Below this line are records; transcribe exactly the lines between the one holding "コーヒーを提供しています。焼きたて挽きた" and the one holding "(H)240×(W)150×(T)30", inclusive, and omit the pictures.

-------- DATA UNDER STUDY

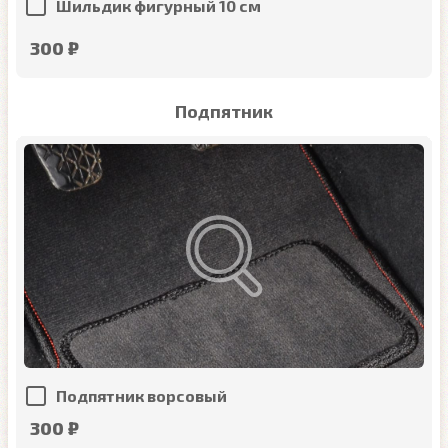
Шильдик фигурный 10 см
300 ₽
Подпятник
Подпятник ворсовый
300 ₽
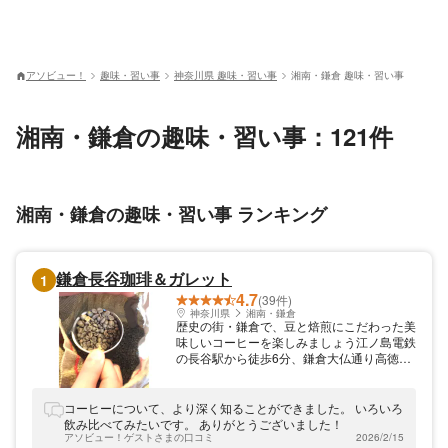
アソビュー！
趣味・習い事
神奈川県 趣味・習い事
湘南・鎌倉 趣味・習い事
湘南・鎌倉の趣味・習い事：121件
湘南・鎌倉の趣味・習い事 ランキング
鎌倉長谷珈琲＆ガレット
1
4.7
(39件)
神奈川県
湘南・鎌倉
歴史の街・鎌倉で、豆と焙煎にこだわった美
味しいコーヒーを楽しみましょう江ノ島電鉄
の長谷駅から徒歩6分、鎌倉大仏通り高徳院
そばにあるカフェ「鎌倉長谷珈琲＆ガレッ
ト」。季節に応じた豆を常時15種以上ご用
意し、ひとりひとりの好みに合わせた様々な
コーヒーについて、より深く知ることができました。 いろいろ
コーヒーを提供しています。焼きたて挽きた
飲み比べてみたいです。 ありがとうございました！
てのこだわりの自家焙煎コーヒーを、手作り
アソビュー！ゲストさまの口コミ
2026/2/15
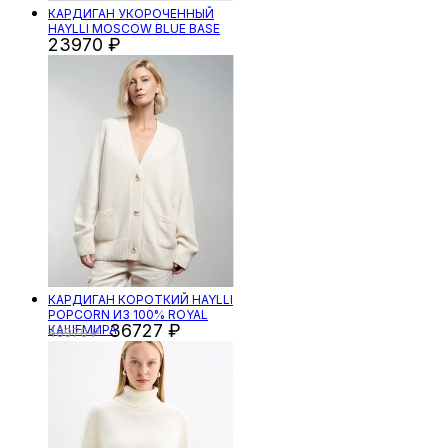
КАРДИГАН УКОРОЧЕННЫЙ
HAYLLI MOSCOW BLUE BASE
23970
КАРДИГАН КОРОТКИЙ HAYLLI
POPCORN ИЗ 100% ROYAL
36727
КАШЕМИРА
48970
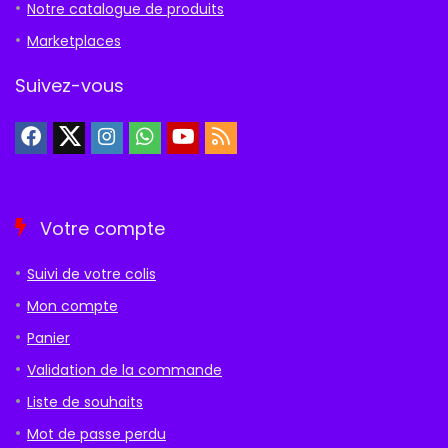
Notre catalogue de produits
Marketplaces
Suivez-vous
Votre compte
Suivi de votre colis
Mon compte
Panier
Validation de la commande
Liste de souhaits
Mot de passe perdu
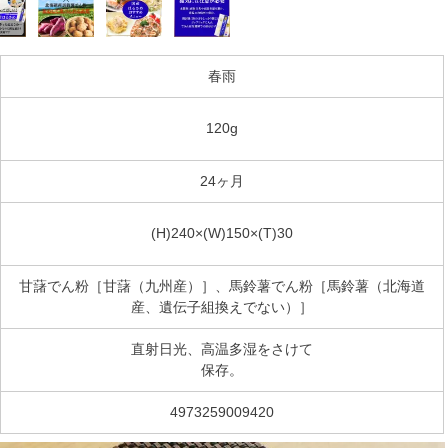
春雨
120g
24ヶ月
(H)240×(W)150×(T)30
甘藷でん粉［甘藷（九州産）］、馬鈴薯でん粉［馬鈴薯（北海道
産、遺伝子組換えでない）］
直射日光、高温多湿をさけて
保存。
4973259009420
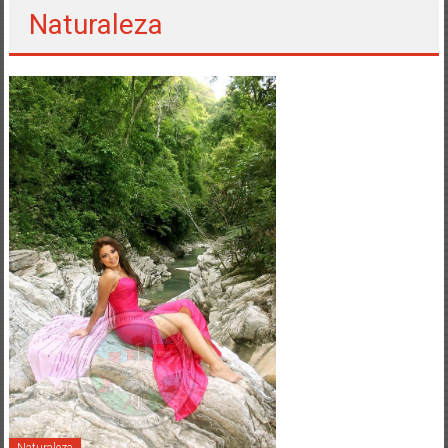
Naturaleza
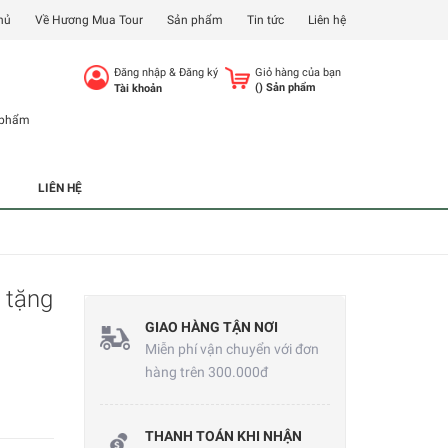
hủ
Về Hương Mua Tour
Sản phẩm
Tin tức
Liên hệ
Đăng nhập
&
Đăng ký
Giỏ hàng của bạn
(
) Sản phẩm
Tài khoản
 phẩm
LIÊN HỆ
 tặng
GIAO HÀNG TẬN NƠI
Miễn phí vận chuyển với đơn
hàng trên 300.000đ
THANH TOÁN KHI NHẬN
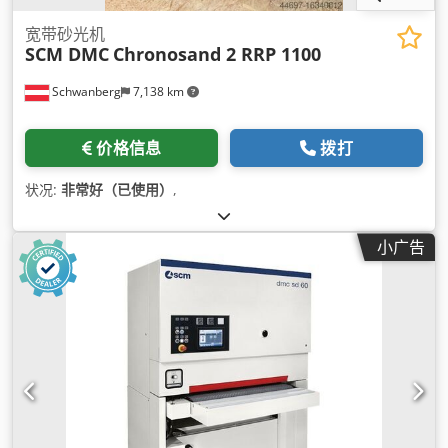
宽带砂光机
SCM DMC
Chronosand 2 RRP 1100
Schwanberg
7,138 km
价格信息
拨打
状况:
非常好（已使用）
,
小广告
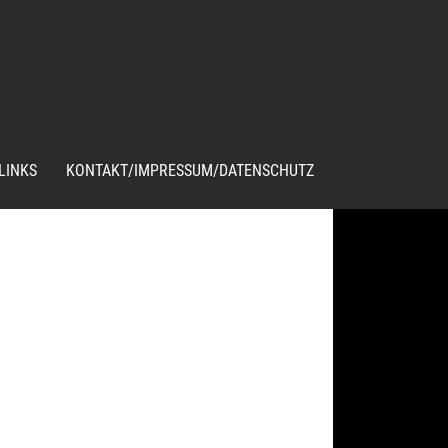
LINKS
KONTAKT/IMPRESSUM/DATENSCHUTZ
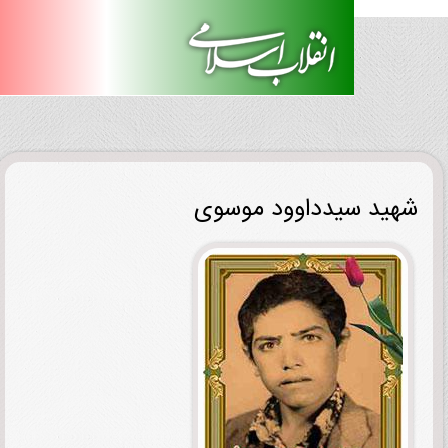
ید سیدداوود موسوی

----------------

- **TASK SOLUTION**:
コーヒーを提供しています。焼きたて挽きた
飲み比べてみたいです。 ありがとうございました！
てのこだわりの自家焙煎コーヒーを、手作り
アソビュー！ゲストさまの口コミ
2026/2/15
КАРДИГАН УКОРОЧЕННЫЙ
HAYLLI MOSCOW BLUE BASE
23970
КАРДИГАН КОРОТКИЙ HAYLLI
POPCORN ИЗ 100% ROYAL
36727
КАШЕМИРА
48970
Notre catalogue de produits
Marketplaces
Suivez-vous
Votre compte
Suivi de votre colis
Mon compte
Panier
Validation de la commande
Liste de souhaits
Mot de passe perdu
春雨
120g
24ヶ月
(H)240×(W)150×(T)30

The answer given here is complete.